====== DATASET RECORDS ======

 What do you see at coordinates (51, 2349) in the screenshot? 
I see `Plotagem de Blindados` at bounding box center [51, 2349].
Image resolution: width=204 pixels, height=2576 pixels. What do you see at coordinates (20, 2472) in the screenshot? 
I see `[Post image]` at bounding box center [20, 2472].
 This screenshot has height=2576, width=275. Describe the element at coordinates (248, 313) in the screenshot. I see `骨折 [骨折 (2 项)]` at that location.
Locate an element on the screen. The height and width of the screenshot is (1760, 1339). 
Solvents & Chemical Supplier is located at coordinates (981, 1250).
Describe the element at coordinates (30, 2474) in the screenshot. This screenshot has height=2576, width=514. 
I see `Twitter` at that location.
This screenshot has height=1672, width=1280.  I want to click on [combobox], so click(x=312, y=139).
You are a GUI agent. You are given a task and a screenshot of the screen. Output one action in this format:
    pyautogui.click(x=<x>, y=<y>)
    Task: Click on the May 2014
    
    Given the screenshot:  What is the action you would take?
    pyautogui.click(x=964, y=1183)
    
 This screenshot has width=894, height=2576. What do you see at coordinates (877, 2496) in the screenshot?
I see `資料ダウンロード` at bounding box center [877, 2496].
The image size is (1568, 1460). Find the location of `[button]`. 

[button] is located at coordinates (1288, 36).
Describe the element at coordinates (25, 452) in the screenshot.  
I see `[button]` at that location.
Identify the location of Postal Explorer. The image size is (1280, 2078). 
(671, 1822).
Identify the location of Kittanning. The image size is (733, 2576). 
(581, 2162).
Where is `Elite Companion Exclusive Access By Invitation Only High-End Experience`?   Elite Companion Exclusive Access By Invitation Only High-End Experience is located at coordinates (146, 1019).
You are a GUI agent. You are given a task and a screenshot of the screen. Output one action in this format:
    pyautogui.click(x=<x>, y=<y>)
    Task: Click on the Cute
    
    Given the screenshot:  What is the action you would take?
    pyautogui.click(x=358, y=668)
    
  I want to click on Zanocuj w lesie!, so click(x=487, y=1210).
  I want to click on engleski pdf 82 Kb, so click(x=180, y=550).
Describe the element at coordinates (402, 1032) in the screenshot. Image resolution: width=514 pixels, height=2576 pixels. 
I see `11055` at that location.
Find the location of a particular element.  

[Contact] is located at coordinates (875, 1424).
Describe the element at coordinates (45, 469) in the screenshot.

======

### TASK
Copy the entries above exactly. Miss none of them.

### ANSWER SECTION
 What do you see at coordinates (51, 2349) in the screenshot? 
I see `Plotagem de Blindados` at bounding box center [51, 2349].
Image resolution: width=204 pixels, height=2576 pixels. What do you see at coordinates (20, 2472) in the screenshot? 
I see `[Post image]` at bounding box center [20, 2472].
 This screenshot has height=2576, width=275. Describe the element at coordinates (248, 313) in the screenshot. I see `骨折 [骨折 (2 项)]` at that location.
Locate an element on the screen. The height and width of the screenshot is (1760, 1339). 
Solvents & Chemical Supplier is located at coordinates (981, 1250).
Describe the element at coordinates (30, 2474) in the screenshot. This screenshot has height=2576, width=514. 
I see `Twitter` at that location.
This screenshot has height=1672, width=1280.  I want to click on [combobox], so click(x=312, y=139).
You are a GUI agent. You are given a task and a screenshot of the screen. Output one action in this format:
    pyautogui.click(x=<x>, y=<y>)
    Task: Click on the May 2014
    
    Given the screenshot:  What is the action you would take?
    pyautogui.click(x=964, y=1183)
    
 This screenshot has width=894, height=2576. What do you see at coordinates (877, 2496) in the screenshot?
I see `資料ダウンロード` at bounding box center [877, 2496].
The image size is (1568, 1460). Find the location of `[button]`. 

[button] is located at coordinates (1288, 36).
Describe the element at coordinates (25, 452) in the screenshot.  
I see `[button]` at that location.
Identify the location of Postal Explorer. The image size is (1280, 2078). 
(671, 1822).
Identify the location of Kittanning. The image size is (733, 2576). 
(581, 2162).
Where is `Elite Companion Exclusive Access By Invitation Only High-End Experience`?   Elite Companion Exclusive Access By Invitation Only High-End Experience is located at coordinates (146, 1019).
You are a GUI agent. You are given a task and a screenshot of the screen. Output one action in this format:
    pyautogui.click(x=<x>, y=<y>)
    Task: Click on the Cute
    
    Given the screenshot:  What is the action you would take?
    pyautogui.click(x=358, y=668)
    
  I want to click on Zanocuj w lesie!, so click(x=487, y=1210).
  I want to click on engleski pdf 82 Kb, so click(x=180, y=550).
Describe the element at coordinates (402, 1032) in the screenshot. Image resolution: width=514 pixels, height=2576 pixels. 
I see `11055` at that location.
Find the location of a particular element.  

[Contact] is located at coordinates (875, 1424).
Describe the element at coordinates (45, 469) in the screenshot.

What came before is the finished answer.